-- Opening Marker --

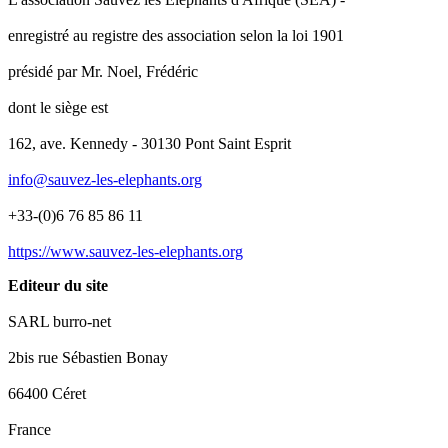
enregistré au registre des association selon la loi 1901
présidé par Mr. Noel, Frédéric
dont le siège est
162, ave. Kennedy - 30130 Pont Saint Esprit
info@sauvez-les-elephants.org
+33-(0)6 76 85 86 11
https://www.sauvez-les-elephants.org
Editeur du site
SARL burro-net
2bis rue Sébastien Bonay
66400 Céret
France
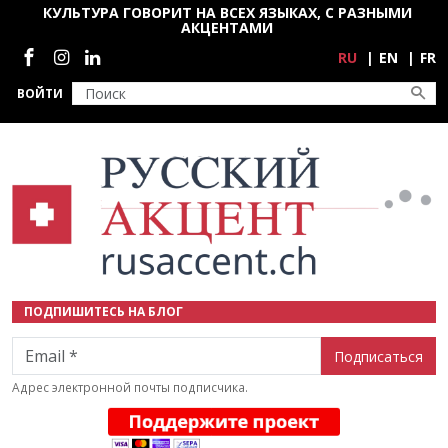
Перейти к основному содержанию
КУЛЬТУРА ГОВОРИТ НА ВСЕХ ЯЗЫКАХ, С РАЗНЫМИ
АКЦЕНТАМИ
Социальные сети
RU
EN
FR
ВОЙТИ
ПОДПИШИТЕСЬ НА БЛОГ
Email
Адрес электронной почты подписчика.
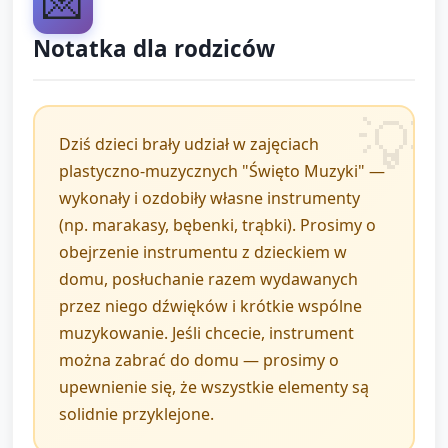
💌
Krótka zabawa rytmiczna (2–3 min): opiekun
Notatka dla rodziców
prowadzi prosty rytm (klaskanie lub bicie na
instrumencie), dzieci powtarzają — zabawa w echo.
Pożegnanie, zachęta do opowiedzenia rodzicom o
wykonanym instrumencie i zaproszenie do krótkiego
Dziś dzieci brały udział w zajęciach
występu w domu.
plastyczno-muzycznych "Święto Muzyki" —
wykonały i ozdobiły własne instrumenty
(np. marakasy, bębenki, trąbki). Prosimy o
obejrzenie instrumentu z dzieckiem w
domu, posłuchanie razem wydawanych
przez niego dźwięków i krótkie wspólne
muzykowanie. Jeśli chcecie, instrument
można zabrać do domu — prosimy o
upewnienie się, że wszystkie elementy są
solidnie przyklejone.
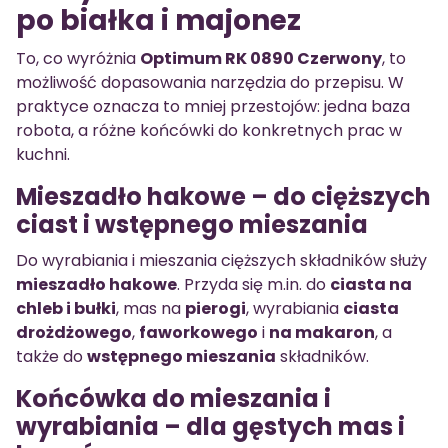
po białka i majonez
To, co wyróżnia
Optimum RK 0890 Czerwony
, to
możliwość dopasowania narzędzia do przepisu. W
praktyce oznacza to mniej przestojów: jedna baza
robota, a różne końcówki do konkretnych prac w
kuchni.
Mieszadło hakowe – do cięższych
ciast i wstępnego mieszania
Do wyrabiania i mieszania cięższych składników służy
mieszadło hakowe
. Przyda się m.in. do
ciasta na
chleb i bułki
, mas na
pierogi
, wyrabiania
ciasta
drożdżowego
,
faworkowego
i
na makaron
, a
także do
wstępnego mieszania
składników.
Końcówka do mieszania i
wyrabiania – dla gęstych mas i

-- Closing Marker --

● **Activity**:
Find the line containing "można zabrać do domu — prosimy o" in the listing above. Please restate word for word that line through the last one, leaving out the pictures.

● **Output of the task**:
można zabrać do domu — prosimy o
upewnienie się, że wszystkie elementy są
solidnie przyklejone.
po białka i majonez
To, co wyróżnia
Optimum RK 0890 Czerwony
, to
możliwość dopasowania narzędzia do przepisu. W
praktyce oznacza to mniej przestojów: jedna baza
robota, a różne końcówki do konkretnych prac w
kuchni.
Mieszadło hakowe – do cięższych
ciast i wstępnego mieszania
Do wyrabiania i mieszania cięższych składników służy
mieszadło hakowe
. Przyda się m.in. do
ciasta na
chleb i bułki
, mas na
pierogi
, wyrabiania
ciasta
drożdżowego
,
faworkowego
i
na makaron
, a
także do
wstępnego mieszania
składników.
Końcówka do mieszania i
wyrabiania – dla gęstych mas i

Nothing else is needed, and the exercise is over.